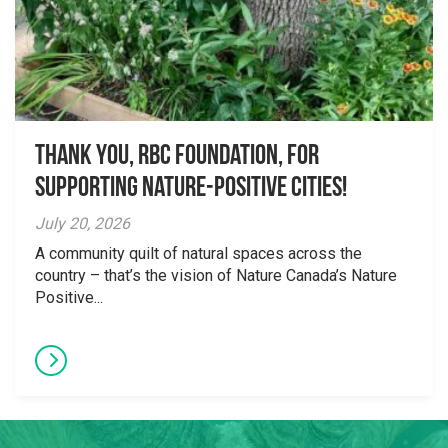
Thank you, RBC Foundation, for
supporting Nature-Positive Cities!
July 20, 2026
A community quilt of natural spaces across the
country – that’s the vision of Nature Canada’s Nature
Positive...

# # # #

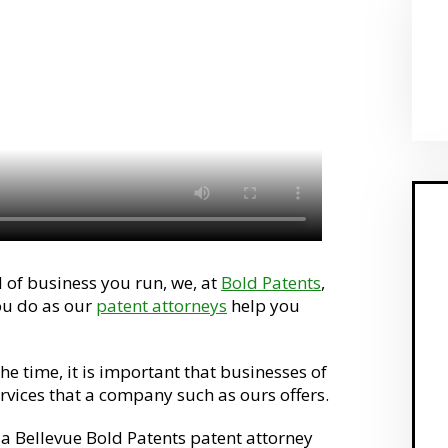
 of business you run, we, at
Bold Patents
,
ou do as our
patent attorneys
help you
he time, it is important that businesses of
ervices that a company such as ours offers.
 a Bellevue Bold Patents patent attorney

# # # #

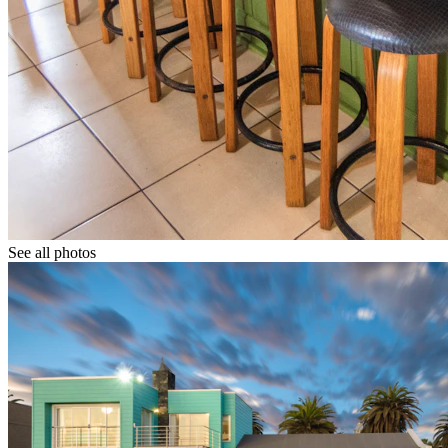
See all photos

# # # #

### Work request
Using the records above, write out exactly the lines between the one holding "Thank you, RBC Foundation, for" and the one holding "Positive...", inclusive; leave everything else out.

### Task output
Thank you, RBC Foundation, for
supporting Nature-Positive Cities!
July 20, 2026
A community quilt of natural spaces across the
country – that’s the vision of Nature Canada’s Nature
Positive...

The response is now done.